La Suprema Corte di Cassazione con la sentenza che si riporta in commento affronta la questione inerente il rigetto dell’istanza di sospensione del processo per messa alla prova nell’ipotesi di imputazioni plurime e cumulative, avanzata soltanto per alcune di esse.
Nel caso di specie la richiesta di sospensione del processo con messa alla prova avanzata dall’imputato/ricorrente soltanto in relazione ad alcuni dei reati addebitatigli, avendo per i restanti chiesto ed ottenuto di procedere con il rito abbreviato, veniva rigettata da parte del giudice di primo e di secondo grado.
La Corte distrettuale, così come il primo giudice, ha disatteso la richiesta di sospensione, rilevando che la scelta dei due differenti riti per le diverse imputazioni contrasterebbe con la finalità deflattiva che ne giustifica il diritto all’accesso e le connesse conseguenze premiali e citando, a proprio conforto, alcuni precedenti di legittimità.
Per converso l’imputato/ricorrente, richiamando a sua volta altre pronunce di legittimità, obietta, in particolare, che, in caso di imputazioni cumulative, è consentita l’analoga richiesta di definizione in parte con il rito abbreviato ed in parte con applicazione di pena e che, con la richiesta di giudizio abbreviato, possono essere avanzate richieste subordinate di altri riti speciali, per l’eventualità che la prima non venga accolta.
Orbene, la sentenza impugnata si basa sull’erroneo presupposto per cui al pari degli altri procedimenti speciali ab origine previsti dal codice di rito (Libro VI, Titoli I-V), anche la sospensione del procedimento con messa alla prova trovi fondamento in esigenze di speditezza processuale e, in particolare, condivida con il c.d. “patteggiamento” ed il giudizio abbreviato una funzione deflattiva dei carichi processuali, che ne legittimerebbe la richiesta cumulativa in via gradata.
In realtà, è sufficiente scorrere le disposizioni degli artt. 464-bis e seguenti del codice di procedura penale, per rilevare come la sospensione con messa alla prova non determini alcuna deflazione del carico giudiziario, comportando, semmai, un aggravio del procedimento, attraverso la previsione di incombenze ulteriori, dell’intervento di organi esterni all’apparato giudiziario e di un’eventuale stasi processuale.
La ragione giustificatrice dell’istituto, dunque, è tutt’altra e va individuata nel favore per la risocializzazione del reo, prima ed in via alternativa e preferibile rispetto alla sottoposizione di esso a pena.

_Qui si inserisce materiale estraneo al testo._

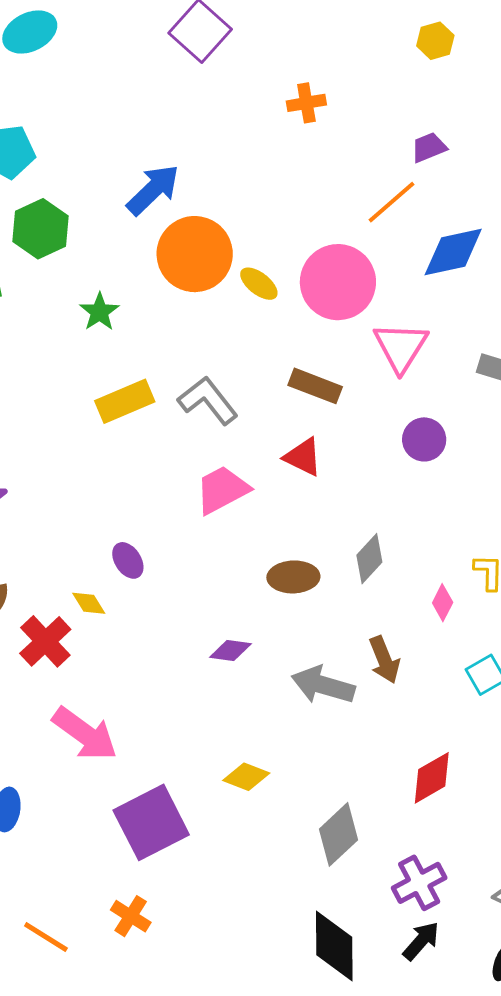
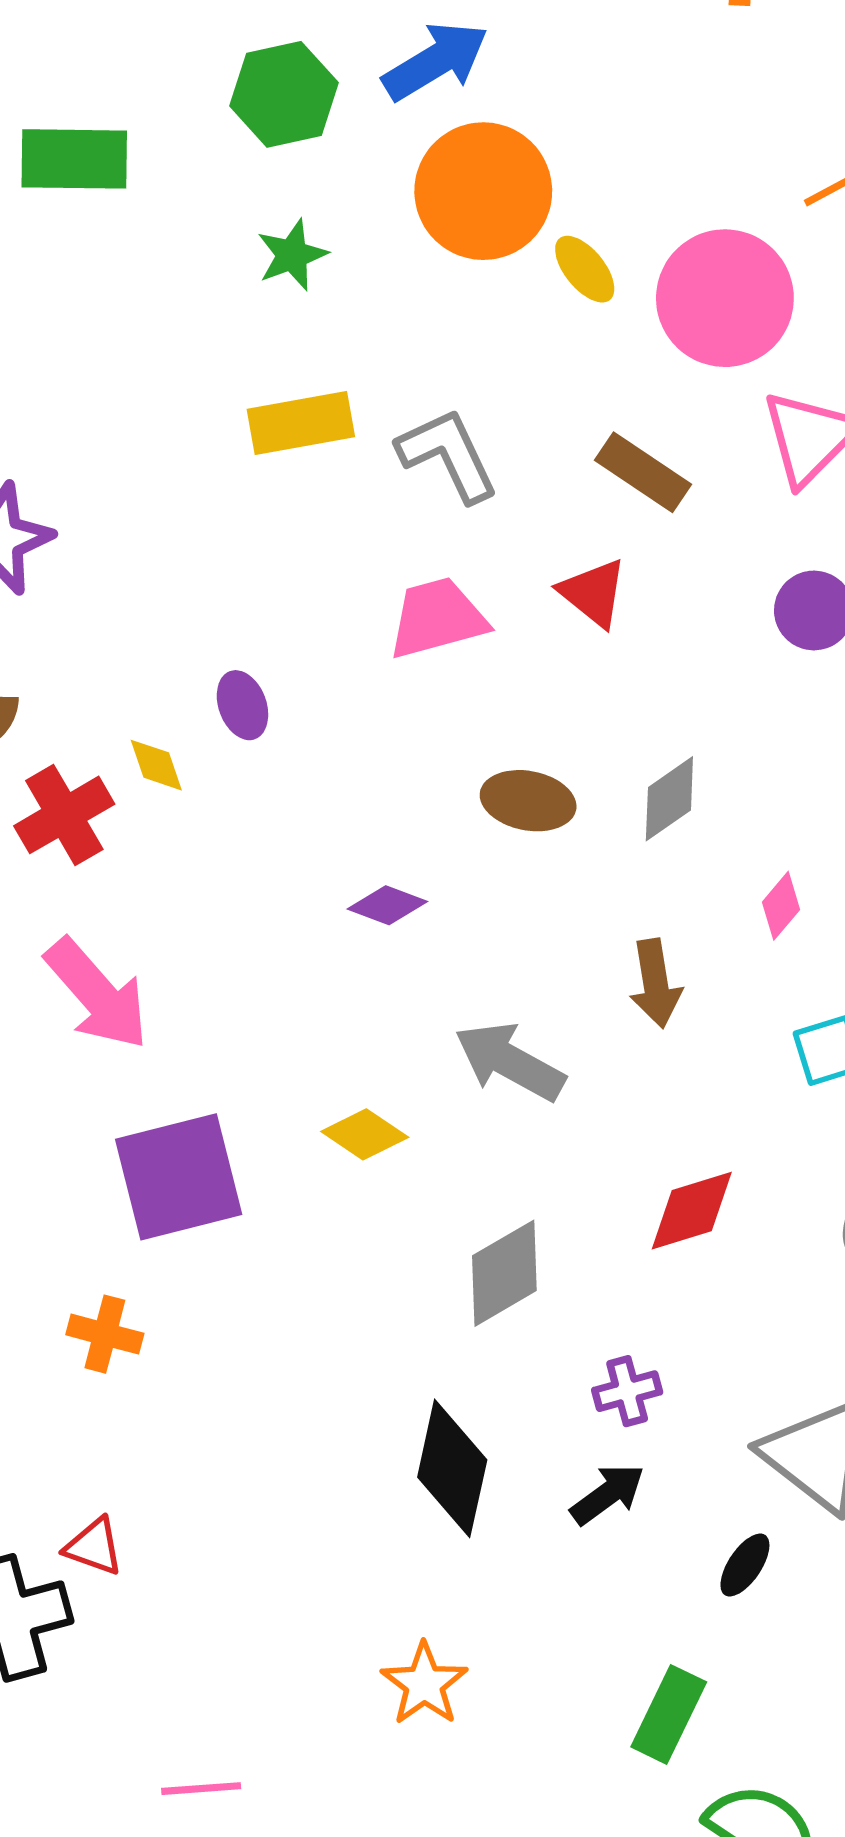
green hexagon: (41, 229) -> (284, 94), moved
gray arrow: (323, 685) -> (510, 1062), moved
purple cross: (419, 883) -> (627, 1391), size x0.7
orange cross: (131, 916) -> (105, 1334), turned -30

Ma, se così è, ne scaturisce, con logica ovvietà, che tale procedimento di recupero del reo non possa essere parziale, sì da essere sperimentato e consentito, in caso di imputazioni plurime e cumulative, soltanto per alcune di esse: in tal senso, la giurisprudenza di legittimità ha già avuto modo di esprimersi, stabilendo che la sospensione con messa alla prova non possa essere disposta, previa separazione dei processi, soltanto per alcuni dei reati contestati per i quali sia possibile l’accesso al beneficio, in quanto la messa alla prova tende all’eliminazione completa delle tendenze antisociali del reo, sì che una rieducazione “parziale” sarebbe incompatibile con le finalità dell’istituto (Cass. Sez. 2, n. 14112 del 12/03/2015).